News Column

Hispanic Population Soaring in California

Oct . 4, 2012

John Ceballos

California

In South Shore, the Latin American population is as varied as the communities that comprise the southernmost part of Hillsborough County.

And it's growing.

"The Hispanic population has been growing, there's no question," said Monica Fernandez-Stearns, the secretary at Resurrection Catholic Church in Riverview for the past nine years.

According to U.S. Census Bureau data for South Shore -- Apollo Beach, Gibsonton, Riverview, Ruskin, Sun City Center and Wimauma -- the area's population grew from 57,119 to 142,178 between 2000 and 2010, an increase of almost 150 percent. In that time, South Shore's Hispanic population increased by an eye-popping 249 percent, going from 9,561 to 33,366.

Hispanics accounted for 28 percent of South Shore's total population growth from 2000 to 2010. Today, a little more than 23 percent of South Shore is Hispanic, up from nearly 17 percent in 2000.

"Most of the people I see here seem to come from Puerto Rico and the Dominican Republic, but we have people from Colombia, Peru all over the place," Fernandez-Stearns said. "Although my husband and I are the only people we know from Argentina."

The region's diversity will be on display during Resurrection Catholic's third Multi-Cultural Festival Oct. 14. The event will showcase food, music and traditions from a variety of countries, most of them from Latin America.

Twenty-one percent of Riverview's total population is Hispanic, up from nine percent in 2000, according to the census.
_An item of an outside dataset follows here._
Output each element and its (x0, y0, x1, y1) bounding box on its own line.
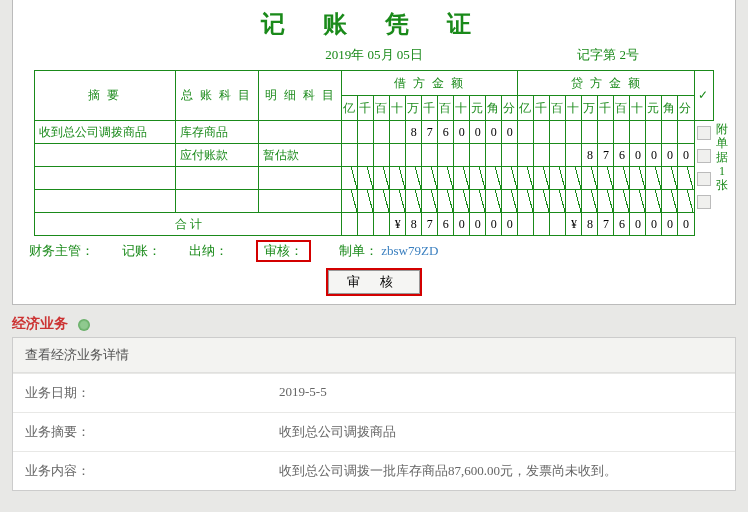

Puerto Ricans comprise the largest group of Hispanics in Riverview, accounting for 40 percent of the Spanish-speaking population. Mexicans make up more than 19 percent of Riverview's Hispanic population, while Cubans account for almost 10 percent. Residents from other Central and South American countries form nearly 31 percent of Hispanics in Riverview.

Riverview's total population saw South Shore's biggest increase by far between 2000 and 2010, jumping 490 percent from 12,035 to 71,050.

"We still like Riverview very much, but what we really liked when we first moved here was that it was a small city with nice neighborhoods, and it was very easy to drive around," Fernandez-Stearns said.

That population boom attracted residents and business owners alike to South Shore in the past decade.

"At the time we opened, the area was just growing and growing, and that was a big reason we chose this location," said Larry Power, chef at the Ybor Grille in Ruskin, which opened six years ago. "It slowed down after we moved in, but we still think the area has a lot of promise."

Ruskin's population grew, according to the census, from 8,321 in 2000 to 17,208 in 2010. Hispanics accounted for almost 49 percent of that increase and presently comprise 43 percent of Ruskin's population. Though the majority -- 72 percent -- of Ruskin's Hispanics are of Mexican descent, Power wanted to bring a Cuban flavor to the area.

"It's the food we grew up with in Tampa," said Power.

"Everyone has loved us. Even being in a small town, we still get people coming in and telling us that they didn't know we were here."

Meanwhile, Marcela Estevez, director of student affairs at the Redlands Christian Migrant Association Wimauma Academy, said the biggest change she has noticed is in the types of jobs people are being offered.

"When I arrived here, they all had to do with working in the fields," Estevez said.

"With all the construction and the development in the area, there has been more variety and opportunities."

Seventy-three percent of Wimauma's population is Hispanic, and 88 percent of those people are of Mexican descent.

Estevez is originally from Mexico and has spent 25 years in the United States. She has worked as a liaison to the Mexican community in a variety of positions in Arizona, New York and Georgia, and has spent the last 10 years at the Wimauma academy.

"In the past, we had a lot more people who were coming directly from Mexico," Estevez said. "Most of the people I work with are already from here."

In the coming years, it seems like a significant chunk of South Shore's Hispanic population will also be homegrown.